### [Problem requirements]
Here the job is to return only the lines of the material, exactly, from the first one to the line with "yapılması ve fikirlerimizin".

### [Study material]
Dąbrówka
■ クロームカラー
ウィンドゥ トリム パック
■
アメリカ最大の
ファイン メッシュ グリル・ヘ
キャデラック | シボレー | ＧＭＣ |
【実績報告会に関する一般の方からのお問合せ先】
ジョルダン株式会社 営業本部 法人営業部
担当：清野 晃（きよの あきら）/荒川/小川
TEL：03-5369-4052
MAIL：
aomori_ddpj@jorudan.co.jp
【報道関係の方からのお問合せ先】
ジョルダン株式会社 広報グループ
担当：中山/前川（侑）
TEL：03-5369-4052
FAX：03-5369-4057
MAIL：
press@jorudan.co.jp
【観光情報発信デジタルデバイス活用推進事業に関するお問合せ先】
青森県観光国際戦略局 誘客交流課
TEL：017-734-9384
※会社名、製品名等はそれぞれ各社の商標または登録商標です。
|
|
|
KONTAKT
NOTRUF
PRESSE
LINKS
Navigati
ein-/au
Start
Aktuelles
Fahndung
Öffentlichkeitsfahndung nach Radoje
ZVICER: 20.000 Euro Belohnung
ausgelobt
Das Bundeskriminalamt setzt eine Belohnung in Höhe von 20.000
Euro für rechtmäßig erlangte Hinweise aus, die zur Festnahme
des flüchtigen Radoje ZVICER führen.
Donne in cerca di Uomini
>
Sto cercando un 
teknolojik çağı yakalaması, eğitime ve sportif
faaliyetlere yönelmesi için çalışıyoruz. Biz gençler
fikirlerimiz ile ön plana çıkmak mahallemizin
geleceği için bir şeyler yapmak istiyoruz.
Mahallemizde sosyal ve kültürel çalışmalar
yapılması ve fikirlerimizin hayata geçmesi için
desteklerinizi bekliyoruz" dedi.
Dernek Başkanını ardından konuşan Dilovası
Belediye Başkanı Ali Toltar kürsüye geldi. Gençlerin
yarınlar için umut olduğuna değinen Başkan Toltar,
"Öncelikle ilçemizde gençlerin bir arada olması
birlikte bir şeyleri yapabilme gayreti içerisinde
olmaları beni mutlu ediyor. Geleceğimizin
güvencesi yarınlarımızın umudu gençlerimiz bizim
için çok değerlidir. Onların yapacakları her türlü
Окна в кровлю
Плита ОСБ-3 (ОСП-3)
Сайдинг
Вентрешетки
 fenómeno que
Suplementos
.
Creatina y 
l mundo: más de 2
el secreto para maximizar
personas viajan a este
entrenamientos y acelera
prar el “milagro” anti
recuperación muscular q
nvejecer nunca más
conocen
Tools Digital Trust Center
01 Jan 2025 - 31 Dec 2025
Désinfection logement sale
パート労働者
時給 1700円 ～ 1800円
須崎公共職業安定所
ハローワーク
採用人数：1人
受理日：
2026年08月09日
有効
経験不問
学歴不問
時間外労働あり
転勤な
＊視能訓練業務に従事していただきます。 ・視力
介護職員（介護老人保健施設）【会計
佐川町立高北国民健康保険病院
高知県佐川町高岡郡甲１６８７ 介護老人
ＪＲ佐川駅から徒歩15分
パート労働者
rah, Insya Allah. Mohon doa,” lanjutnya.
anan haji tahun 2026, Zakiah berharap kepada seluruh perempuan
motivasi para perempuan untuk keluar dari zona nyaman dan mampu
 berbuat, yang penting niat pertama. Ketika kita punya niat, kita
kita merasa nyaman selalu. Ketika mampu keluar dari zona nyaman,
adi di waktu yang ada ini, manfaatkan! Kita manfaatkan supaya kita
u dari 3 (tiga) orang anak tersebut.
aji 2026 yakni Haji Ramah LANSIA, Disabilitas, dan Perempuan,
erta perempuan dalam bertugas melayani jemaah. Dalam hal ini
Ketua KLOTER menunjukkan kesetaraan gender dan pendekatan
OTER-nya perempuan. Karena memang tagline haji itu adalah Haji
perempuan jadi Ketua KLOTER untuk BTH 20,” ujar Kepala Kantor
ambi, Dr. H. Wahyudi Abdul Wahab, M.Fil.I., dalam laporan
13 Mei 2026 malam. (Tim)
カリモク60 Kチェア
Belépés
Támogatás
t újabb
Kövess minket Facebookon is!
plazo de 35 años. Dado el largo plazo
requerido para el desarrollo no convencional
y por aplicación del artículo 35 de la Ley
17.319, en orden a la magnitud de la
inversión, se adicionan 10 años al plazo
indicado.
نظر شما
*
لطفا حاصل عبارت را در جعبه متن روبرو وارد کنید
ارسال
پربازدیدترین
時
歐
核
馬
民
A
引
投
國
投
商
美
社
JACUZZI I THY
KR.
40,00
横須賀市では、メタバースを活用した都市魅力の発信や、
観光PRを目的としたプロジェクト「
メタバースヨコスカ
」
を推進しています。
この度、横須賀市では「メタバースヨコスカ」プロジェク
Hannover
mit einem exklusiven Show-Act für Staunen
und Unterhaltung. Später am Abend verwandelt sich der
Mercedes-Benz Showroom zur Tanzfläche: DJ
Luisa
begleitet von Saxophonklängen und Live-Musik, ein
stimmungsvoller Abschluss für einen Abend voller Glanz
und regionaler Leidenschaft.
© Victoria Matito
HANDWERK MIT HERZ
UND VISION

### [Exercise solution]
Dąbrówka
■ クロームカラー
ウィンドゥ トリム パック
■
アメリカ最大の
ファイン メッシュ グリル・ヘ
キャデラック | シボレー | ＧＭＣ |
【実績報告会に関する一般の方からのお問合せ先】
ジョルダン株式会社 営業本部 法人営業部
担当：清野 晃（きよの あきら）/荒川/小川
TEL：03-5369-4052
MAIL：
aomori_ddpj@jorudan.co.jp
【報道関係の方からのお問合せ先】
ジョルダン株式会社 広報グループ
担当：中山/前川（侑）
TEL：03-5369-4052
FAX：03-5369-4057
MAIL：
press@jorudan.co.jp
【観光情報発信デジタルデバイス活用推進事業に関するお問合せ先】
青森県観光国際戦略局 誘客交流課
TEL：017-734-9384
※会社名、製品名等はそれぞれ各社の商標または登録商標です。
|
|
|
KONTAKT
NOTRUF
PRESSE
LINKS
Navigati
ein-/au
Start
Aktuelles
Fahndung
Öffentlichkeitsfahndung nach Radoje
ZVICER: 20.000 Euro Belohnung
ausgelobt
Das Bundeskriminalamt setzt eine Belohnung in Höhe von 20.000
Euro für rechtmäßig erlangte Hinweise aus, die zur Festnahme
des flüchtigen Radoje ZVICER führen.
Donne in cerca di Uomini
>
Sto cercando un 
teknolojik çağı yakalaması, eğitime ve sportif
faaliyetlere yönelmesi için çalışıyoruz. Biz gençler
fikirlerimiz ile ön plana çıkmak mahallemizin
geleceği için bir şeyler yapmak istiyoruz.
Mahallemizde sosyal ve kültürel çalışmalar
yapılması ve fikirlerimizin hayata geçmesi için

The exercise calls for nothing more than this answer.